• _Work instruction_: Each entry is to be given again precisely, and no picture may be carried over.
──────── Supplied data ────────
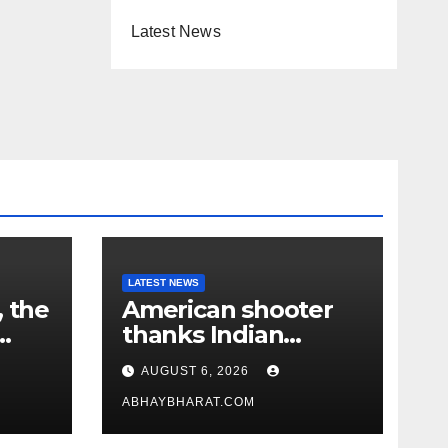
Latest News
LATEST NEWS
, the
American shooter
thanks Indian
academy after 2-
AUGUST 6, 2026
year training wins
him US national title
ABHAYBHARAT.COM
────────
• _Expected answer_:
Latest News
LATEST NEWS
, the
American shooter
thanks Indian
academy after 2-
AUGUST 6, 2026
year training wins
him US national title
ABHAYBHARAT.COM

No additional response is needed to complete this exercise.